Pascal Couchepin, mécène « éclairci »

Numéro 5 – Décembre 2004

Contre vents et marées, le chef du Département fédéral de l’intérieur tient donc le cap de l’État mécène, au grand dam des affameurs de la culture. Tant mieux. Il ne se rue pas non plus sur la défiscalisation, panacée au désengagement des pouvoirs publics brandie par la revue économique Bilan sous le titre « Ras le bol des artistes assistés ». Re-tant mieux. En revanche, les grands axes de la « politique culturelle durable » qu’il trace tiennent tout à la fois de la poudre aux yeux, du vœu pieux et de la loi du marché. Inspection.

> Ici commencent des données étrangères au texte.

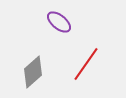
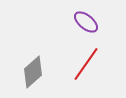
purple ellipse: moved 27 px right
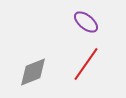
gray diamond: rotated 20 degrees clockwise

Après avoir joué les apprentis sorciers et passablement pataugé sur le dossier de la culture, Pascal Couchepin a sans doute réalisé qu’il n’avait que trop déroulé le tapis rouge sous les pieds des ennemis de la culture. Quelques semaines après la coupe budgétaire à Pro Helvetia par le Parlement, il déclarait le 14 janvier, à l’ouverture des Journées de Soleure : « L’État doit se comporter en mécène de la culture, en la soutenant sans rien attendre en retour. » Un « sans rien en retour » quand même nuancé : « La liberté que l’on doit accorder aux artistes ne signifie [...] pas que ces derniers peuvent faire n’importe quoi. Ils doivent assumer la liberté qu’on leur donne. Cela comporte des risques, une responsabilité. [...] C’est aux artistes, de concert avec les autorités politiques, qu’il appartient ensuite de gérer ces réactions », précisait-il. Un postulat que partage l’Association enJEUpublic, éditrice de CultureEnJeu, qui n’a d’ailleurs pas attendu cet appel du pied pour s’engager, avec d’autres associations culturelles suisses, à élaborer une Charte des artistes et des arts définissant en quelque sorte les droits et devoirs du monde culturel suisse.

Des paroles aux actes

Lors du séminaire « Culture d’État versus liberté artistique » organisé le 5 février dernier par les partis radical et libéral, Pascal Couchepin ne s’est pas contenté de replacer le principe fondamental de l’État mécène et la liberté des artistes au milieu du village suisse. Il a aussi esquissé les grandes lignes d’une « politique culturelle durable », succinctement axée sur le public et la jeunesse, qui n’annonce pas vraiment des lendemains qui chantent et enchantent. Et à y regarder de près, elle manque singulièrement de cohérence autant que d’envergure. Ainsi, lorsque Pascal Couchepin déclare que « la politique culturelle [...] doit être au cœur de la politique », on ne peut qu’applaudir. Fini, la culture ne sortant de l’ombre qu’à l’occasion de quelque « scandale » ou pour le marchandage de ses subventions au Parlement ? Fini, le rôle terne d’un Office fédéral de la culture (OFC) relégué dans les sous-sols du pouvoir ? Rien n’est moins sûr. Aucun signe tangible ne démontre en effet une volonté quelconque de concrétiser ce slogan prometteur. Ni son refus d’entrer en matière sur l’idée d’un ministère de la culture, plus précisément un Département fédéral de la culture et de l’éducation (voir « La culture selon Pascal Couchepin, CultureEnJeu n° 4). Ni la désignation à la tête de l’OFC de Jean-Frédéric Jauslin, considéré comme un bon gestionnaire. A ce train-là, la culture n’est pas près de palpiter au rythme du cœur du pouvoir et du pays.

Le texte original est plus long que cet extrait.